Mari, the adult, learns to stand on her own two feet when she doubts she can do so and struggles through loss and blame. An Ni, a pre-teen, has strength to survive all kinds of pain--both physical and emotional. Part of a street gang, she faces difficulties many of us can barely imagine, and never gives in to defeat. Mei, an even younger girl, despite the trauma she's been through, not only has the strength to carry on, but also to carry the other two emotionally and when An Ni needs help, Mei is there for her and shoulders responsibilities no little girl should.
They are so amazing and each one pulled on my heartstrings. We could all learn something from these heroines.
But something else I loved about this book....let me find the words. Okay, I thought at first from the blurb, that this would be a romance. Most blurbs tell you a little something about the heroine and then a little something about the hero and you know they'll get together in the end and live HEA, right?
I wondered how Ms. Bratt was going to go about this with the heroine being married.
Boy, was I surprised. First of all, it's not a romance. It's a story of amazing friendship--you could even call it life-saving friendship--between two people who have a common goal of doing right by two little girls. They don't know it, but they've been brought together for a reason, and together, they must also learn a few life lessons: don't blame yourself and let go of bitterness.
Through all this: Max's depression, Mari's shocking life changes, An Ni's pain and doubt, and Mei's struggle to keep it all together, we also learn about China and some of its culture--their funeral customs, the government's twisting of facts and manipulation of journalism, the tension foreigners face if they ask too many questions. More than one journalist had been detained or jailed and charged with illegal activity for simply interviewing everyday people.
I appreciate this. I recently watched a dance show called Shen Yun and the performers and their agenda made me aware that there are problems in China today, that it didn't stop with Mao's reign--I credit Ms. Bratt's stories for educating me on that as well.
With this tale taking place in the big city, I saw and felt the tension between the lines--people's reluctance to involve the authorities, the government trying to twist the trafficking facts, silencing Max when they could...
This story also reminded me more than once of all I have and take for granted.
It wasn't easy to watch people going by on their way to protective and loving homes as you scurried into a dark hole somewhere, searching for warmth never to be found.
And as odd as this will seem, after reading this, I vow to be a better tourist!
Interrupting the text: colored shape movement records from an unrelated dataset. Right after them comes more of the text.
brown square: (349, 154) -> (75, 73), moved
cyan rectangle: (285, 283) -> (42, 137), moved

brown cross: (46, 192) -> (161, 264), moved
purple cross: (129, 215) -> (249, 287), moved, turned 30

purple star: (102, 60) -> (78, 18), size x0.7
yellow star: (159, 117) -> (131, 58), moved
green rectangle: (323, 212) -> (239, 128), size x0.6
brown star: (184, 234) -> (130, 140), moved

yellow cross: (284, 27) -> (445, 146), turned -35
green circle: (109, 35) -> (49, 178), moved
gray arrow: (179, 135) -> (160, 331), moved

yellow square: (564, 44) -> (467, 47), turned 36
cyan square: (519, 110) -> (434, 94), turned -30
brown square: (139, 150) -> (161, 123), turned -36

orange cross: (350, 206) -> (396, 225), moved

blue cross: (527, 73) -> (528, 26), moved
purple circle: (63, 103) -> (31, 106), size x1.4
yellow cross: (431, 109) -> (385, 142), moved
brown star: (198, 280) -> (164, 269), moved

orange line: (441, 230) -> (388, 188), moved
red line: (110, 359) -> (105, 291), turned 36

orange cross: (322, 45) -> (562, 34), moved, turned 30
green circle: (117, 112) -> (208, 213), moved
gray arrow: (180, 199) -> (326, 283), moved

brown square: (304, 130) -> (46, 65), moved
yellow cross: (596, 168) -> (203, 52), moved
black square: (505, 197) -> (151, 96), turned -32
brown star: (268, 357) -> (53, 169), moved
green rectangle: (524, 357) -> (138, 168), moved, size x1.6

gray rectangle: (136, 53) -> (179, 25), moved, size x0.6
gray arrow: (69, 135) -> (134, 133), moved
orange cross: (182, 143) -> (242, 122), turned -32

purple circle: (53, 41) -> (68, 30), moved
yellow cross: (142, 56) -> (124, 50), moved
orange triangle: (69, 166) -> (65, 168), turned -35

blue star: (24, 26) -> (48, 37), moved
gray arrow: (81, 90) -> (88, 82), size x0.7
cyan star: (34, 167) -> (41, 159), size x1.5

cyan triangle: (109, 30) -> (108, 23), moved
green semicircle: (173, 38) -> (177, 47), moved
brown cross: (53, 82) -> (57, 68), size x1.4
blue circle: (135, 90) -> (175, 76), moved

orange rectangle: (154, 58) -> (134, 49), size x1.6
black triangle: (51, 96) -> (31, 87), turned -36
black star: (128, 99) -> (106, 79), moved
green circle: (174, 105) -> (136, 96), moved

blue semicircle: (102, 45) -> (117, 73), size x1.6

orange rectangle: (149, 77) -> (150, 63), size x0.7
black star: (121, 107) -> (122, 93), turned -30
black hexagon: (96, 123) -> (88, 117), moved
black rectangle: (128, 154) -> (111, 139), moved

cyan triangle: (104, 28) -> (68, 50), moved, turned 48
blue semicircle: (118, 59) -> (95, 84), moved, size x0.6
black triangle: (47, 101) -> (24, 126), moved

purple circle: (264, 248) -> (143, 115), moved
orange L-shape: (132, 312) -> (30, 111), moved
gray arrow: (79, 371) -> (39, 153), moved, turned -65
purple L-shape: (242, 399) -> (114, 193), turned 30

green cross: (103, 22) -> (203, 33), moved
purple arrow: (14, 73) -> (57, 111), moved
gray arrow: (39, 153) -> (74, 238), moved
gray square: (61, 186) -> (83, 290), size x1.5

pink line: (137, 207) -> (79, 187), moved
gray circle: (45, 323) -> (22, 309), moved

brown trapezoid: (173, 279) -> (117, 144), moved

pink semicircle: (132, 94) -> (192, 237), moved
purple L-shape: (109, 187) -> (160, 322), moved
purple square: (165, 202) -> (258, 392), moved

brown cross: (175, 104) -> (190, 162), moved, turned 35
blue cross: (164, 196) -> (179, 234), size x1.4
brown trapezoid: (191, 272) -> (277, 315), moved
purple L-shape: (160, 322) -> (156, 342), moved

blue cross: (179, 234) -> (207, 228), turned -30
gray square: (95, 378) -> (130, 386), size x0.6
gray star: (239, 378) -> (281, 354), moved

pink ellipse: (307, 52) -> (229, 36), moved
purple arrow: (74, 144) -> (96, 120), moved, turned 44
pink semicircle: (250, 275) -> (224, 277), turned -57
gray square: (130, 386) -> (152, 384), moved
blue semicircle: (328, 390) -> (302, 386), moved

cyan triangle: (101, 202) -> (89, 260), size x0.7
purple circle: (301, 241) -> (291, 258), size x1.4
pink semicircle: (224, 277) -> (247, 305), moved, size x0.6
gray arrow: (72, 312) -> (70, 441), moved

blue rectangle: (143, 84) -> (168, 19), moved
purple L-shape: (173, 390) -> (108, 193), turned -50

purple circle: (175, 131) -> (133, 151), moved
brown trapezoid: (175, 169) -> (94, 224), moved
Most of the foreigners she dealt with got frustrated and short tempered when they couldn't be understood or things didn't go their way. She'd seen more than one stomp away, cursing to themselves that they'd ever come to China, reactions usually brought about after they'd become winded while walking along the wall, or when too many souvenir hawkers had pushed them past their limits. What some didn't understand was the difference between selling five postcard packets or none might mean the difference between feeding family that night or going hungry.
I also loved and appreciated the underground tunnel bits. Fascinating!
Long review short: This is probably Ms. Bratt's finest book to date and considering I loved every single one of the Scavenger Daughter stories thus far, that's a compliment. You'll smile, cry, chew your fingernails with worry, and walk away more educated and enlightened than when you first started.
"They do realize, don't they, that they wouldn't be here if not for some little girl that grew up to be their mother?"
I received this from the author in exchange for an honest review.